Pour protéger les enfants de l'inceste et des violences sexuelles, "il faut sortir de la culture du déni pour passer à une culture de la protection", ont plaidé jeudi Edouard Durand et Nathalie Mathieu, nouveaux coprésidents d'une commission très attendue sur ce sujet longtemps tabou.
Le juge des enfants et la directrice générale de l'association Docteurs Bru ont officiellement pris la tête de la "commission indépendante inceste et violences sexuelles faites aux enfants" (Ciivise), donnant un nouveau départ à ce chantier initialement présidé par l'ancienne ministre Elisabeth Guigou, qui a renoncé après avoir été citée parmi les proches du politiste Olivier Duhamel.
"Ensemble, nous avons un défi collectif très important à relever: écouter la parole des victimes qui se libère aujourd'hui, et, à partir de cette parole, élaborer une politique publique qui renforce une culture de la protection", a déclaré dans un entretien à l'AFP M. Durand, estimant que nous vivons une "période inédite".
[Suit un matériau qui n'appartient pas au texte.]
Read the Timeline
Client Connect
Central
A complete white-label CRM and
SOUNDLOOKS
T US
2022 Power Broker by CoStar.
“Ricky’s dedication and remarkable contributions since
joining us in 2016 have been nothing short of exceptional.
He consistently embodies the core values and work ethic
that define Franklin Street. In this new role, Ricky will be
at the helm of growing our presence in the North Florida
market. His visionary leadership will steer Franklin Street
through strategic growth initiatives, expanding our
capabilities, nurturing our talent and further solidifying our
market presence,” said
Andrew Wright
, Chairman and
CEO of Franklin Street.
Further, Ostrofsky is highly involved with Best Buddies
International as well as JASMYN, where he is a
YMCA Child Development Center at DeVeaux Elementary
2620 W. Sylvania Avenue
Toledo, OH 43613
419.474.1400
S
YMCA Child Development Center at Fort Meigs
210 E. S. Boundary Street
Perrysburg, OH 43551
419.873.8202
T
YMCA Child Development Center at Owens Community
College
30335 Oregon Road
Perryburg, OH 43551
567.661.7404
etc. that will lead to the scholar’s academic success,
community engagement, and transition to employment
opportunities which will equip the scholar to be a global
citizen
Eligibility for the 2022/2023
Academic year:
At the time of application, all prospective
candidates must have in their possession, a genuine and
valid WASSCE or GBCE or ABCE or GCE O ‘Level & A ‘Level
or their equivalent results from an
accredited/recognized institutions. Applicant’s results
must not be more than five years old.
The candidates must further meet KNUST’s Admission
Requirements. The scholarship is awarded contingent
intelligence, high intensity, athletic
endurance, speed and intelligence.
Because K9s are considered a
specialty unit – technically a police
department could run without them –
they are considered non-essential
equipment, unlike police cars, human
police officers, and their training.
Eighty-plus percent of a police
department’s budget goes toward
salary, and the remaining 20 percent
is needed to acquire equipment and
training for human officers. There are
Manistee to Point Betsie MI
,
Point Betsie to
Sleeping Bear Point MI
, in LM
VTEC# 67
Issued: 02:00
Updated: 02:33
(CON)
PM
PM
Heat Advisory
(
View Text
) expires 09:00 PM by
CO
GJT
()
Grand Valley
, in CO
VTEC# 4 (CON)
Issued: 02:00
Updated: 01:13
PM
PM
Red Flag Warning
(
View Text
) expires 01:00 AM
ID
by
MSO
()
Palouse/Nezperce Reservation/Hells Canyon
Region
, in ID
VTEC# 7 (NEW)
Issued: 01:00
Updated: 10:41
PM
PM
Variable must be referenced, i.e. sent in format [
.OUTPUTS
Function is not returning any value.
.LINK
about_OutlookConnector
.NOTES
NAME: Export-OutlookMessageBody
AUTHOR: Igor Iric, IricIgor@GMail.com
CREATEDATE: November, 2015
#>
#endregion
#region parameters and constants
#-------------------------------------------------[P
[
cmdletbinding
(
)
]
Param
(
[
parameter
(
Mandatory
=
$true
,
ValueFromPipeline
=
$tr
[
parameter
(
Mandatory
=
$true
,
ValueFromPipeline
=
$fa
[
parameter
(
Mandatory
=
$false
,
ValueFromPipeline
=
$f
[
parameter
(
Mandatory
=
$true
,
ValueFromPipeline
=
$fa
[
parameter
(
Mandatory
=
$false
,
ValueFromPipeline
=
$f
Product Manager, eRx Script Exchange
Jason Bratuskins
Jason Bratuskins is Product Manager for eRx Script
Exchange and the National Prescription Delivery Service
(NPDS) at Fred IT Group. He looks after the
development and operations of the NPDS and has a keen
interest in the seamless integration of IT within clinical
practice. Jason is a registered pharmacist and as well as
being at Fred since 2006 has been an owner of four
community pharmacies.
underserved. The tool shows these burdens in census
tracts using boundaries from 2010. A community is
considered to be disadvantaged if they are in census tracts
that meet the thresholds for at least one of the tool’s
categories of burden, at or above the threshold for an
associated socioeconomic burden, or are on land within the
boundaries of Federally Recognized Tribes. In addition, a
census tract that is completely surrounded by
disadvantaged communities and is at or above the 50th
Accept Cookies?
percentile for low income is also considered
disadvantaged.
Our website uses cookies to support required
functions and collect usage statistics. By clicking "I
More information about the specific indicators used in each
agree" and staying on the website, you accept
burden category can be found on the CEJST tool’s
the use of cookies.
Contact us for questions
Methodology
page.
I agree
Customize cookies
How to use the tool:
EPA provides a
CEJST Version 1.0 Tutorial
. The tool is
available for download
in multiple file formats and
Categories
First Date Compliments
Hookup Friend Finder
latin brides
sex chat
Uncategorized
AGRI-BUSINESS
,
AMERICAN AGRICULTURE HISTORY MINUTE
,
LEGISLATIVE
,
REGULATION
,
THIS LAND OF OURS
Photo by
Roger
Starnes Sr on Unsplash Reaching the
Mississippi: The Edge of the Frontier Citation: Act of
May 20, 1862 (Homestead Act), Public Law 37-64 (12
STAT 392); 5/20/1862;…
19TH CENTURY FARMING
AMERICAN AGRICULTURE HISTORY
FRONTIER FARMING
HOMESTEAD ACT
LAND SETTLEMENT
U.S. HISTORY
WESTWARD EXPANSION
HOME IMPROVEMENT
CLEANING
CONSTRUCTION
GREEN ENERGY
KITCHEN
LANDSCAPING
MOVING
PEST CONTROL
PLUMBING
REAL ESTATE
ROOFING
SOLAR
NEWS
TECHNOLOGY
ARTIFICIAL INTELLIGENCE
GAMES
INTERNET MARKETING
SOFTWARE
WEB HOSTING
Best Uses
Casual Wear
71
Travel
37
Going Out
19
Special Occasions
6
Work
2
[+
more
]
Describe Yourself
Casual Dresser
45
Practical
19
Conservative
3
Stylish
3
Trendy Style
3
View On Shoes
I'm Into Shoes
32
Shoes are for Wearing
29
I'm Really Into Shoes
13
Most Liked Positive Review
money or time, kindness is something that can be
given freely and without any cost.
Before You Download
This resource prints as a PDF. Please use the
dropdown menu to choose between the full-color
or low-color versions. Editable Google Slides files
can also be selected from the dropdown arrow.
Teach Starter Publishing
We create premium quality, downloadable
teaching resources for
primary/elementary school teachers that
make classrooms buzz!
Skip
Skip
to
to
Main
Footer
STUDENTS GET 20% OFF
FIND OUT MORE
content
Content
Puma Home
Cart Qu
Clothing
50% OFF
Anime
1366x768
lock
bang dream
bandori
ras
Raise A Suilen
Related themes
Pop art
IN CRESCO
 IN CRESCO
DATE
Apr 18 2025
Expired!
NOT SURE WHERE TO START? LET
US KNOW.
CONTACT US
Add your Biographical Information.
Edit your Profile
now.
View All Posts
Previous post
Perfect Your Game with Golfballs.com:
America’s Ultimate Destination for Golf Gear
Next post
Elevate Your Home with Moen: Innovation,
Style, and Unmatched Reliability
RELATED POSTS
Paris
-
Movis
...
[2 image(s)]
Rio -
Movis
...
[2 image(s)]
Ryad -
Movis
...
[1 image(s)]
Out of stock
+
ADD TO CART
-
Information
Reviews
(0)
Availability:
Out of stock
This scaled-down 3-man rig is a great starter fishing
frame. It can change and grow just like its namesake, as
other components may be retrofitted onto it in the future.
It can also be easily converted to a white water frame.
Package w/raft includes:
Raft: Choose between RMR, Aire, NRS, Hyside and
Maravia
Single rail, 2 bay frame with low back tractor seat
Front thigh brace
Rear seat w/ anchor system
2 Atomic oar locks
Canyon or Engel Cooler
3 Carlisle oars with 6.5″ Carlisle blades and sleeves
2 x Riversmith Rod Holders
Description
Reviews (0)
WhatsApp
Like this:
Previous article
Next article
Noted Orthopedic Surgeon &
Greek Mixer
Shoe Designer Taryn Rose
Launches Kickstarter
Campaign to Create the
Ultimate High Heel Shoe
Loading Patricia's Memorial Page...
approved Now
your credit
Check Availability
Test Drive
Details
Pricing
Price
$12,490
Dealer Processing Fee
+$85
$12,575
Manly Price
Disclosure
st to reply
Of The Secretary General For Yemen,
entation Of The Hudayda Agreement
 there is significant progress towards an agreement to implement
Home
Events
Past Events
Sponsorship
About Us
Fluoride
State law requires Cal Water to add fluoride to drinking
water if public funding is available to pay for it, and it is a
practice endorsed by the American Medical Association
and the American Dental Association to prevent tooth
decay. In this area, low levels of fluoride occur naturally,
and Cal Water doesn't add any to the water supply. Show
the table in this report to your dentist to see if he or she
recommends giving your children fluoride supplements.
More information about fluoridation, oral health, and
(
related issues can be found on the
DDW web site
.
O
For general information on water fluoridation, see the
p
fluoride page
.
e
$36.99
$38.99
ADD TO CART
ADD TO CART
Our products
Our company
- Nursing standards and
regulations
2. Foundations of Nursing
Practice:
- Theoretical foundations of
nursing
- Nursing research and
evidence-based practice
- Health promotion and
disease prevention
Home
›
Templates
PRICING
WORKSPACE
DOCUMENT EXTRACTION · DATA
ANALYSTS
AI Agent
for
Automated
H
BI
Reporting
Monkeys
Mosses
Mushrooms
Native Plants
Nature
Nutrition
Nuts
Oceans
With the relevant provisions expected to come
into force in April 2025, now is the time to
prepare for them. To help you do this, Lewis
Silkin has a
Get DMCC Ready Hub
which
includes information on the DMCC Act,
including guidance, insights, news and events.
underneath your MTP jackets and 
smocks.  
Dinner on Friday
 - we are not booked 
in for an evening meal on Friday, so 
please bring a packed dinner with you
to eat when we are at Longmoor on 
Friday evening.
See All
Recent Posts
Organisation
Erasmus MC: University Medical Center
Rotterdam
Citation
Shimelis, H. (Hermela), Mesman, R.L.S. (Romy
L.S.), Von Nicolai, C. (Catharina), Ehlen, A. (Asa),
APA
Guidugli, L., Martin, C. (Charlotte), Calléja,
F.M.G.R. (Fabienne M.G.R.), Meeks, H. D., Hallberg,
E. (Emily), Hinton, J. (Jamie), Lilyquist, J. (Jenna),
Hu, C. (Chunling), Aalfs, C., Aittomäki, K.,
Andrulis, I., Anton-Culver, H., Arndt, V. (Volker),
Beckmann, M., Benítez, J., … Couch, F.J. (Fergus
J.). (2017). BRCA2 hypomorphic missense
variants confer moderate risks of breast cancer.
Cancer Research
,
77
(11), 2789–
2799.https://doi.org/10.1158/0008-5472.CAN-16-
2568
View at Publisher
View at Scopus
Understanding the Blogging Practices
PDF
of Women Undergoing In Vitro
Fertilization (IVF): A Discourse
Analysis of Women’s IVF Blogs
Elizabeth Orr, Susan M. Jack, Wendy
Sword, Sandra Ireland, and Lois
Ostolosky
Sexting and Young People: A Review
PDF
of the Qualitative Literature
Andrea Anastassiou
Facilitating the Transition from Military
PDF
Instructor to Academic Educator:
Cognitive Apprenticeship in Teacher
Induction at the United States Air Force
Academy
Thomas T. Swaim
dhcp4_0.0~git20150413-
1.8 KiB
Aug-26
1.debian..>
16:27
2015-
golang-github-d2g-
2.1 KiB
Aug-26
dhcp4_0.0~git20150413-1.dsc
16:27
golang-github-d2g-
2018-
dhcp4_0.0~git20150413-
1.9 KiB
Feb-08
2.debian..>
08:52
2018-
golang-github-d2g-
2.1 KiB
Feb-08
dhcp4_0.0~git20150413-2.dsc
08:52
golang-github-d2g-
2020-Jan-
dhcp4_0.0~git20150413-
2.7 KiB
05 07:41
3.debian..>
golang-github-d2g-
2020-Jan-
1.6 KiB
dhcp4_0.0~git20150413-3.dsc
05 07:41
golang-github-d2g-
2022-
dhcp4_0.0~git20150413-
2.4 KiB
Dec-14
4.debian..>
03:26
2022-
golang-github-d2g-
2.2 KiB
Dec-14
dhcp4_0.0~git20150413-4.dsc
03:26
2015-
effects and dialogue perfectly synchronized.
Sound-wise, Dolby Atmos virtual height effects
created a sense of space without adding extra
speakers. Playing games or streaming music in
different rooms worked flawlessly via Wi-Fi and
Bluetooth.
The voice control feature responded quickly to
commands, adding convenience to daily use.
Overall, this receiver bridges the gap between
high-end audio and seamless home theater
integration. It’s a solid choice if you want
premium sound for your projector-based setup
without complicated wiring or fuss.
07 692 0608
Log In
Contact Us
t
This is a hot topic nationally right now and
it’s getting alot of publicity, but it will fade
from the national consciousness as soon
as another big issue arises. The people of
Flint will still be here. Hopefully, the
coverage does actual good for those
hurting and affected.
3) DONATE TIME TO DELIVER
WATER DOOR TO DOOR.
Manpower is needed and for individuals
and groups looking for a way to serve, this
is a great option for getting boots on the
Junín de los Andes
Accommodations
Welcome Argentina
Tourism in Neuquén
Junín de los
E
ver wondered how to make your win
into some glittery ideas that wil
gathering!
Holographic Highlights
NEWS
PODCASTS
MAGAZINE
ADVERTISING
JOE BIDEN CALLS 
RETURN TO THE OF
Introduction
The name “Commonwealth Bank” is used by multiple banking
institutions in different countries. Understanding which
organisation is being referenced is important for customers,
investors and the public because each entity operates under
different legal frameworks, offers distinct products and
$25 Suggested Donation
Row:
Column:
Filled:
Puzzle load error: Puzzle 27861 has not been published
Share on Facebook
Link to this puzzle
"La société aujourd'hui se sent comptable de la protection des enfants victimes de violences sexuelles, elle est prête à changer. Mais les mécanismes du déni de la violence et de la complicité avec les agresseurs restent très puissants", a poursuivi le magistrat, observant que pour certains enfants, "la maison, l'école, le club de sport" sont les lieux "de la peur, du danger, de la violence", alors qu'ils devraient être ceux de la sécurité.
Début janvier, le livre de Camille Kouchner, qui accuse de viols sur son frère jumeau son beau-père Olivier Duhamel, a provoqué une onde de choc, entraînant des milliers de témoignages de victimes.
Cependant, cette "libération de la parole est une libération de parole d'adultes. Des enfants continuent aujourd'hui à subir des violences et à ne pas être repérés", a relevé Nathalie Mathieu.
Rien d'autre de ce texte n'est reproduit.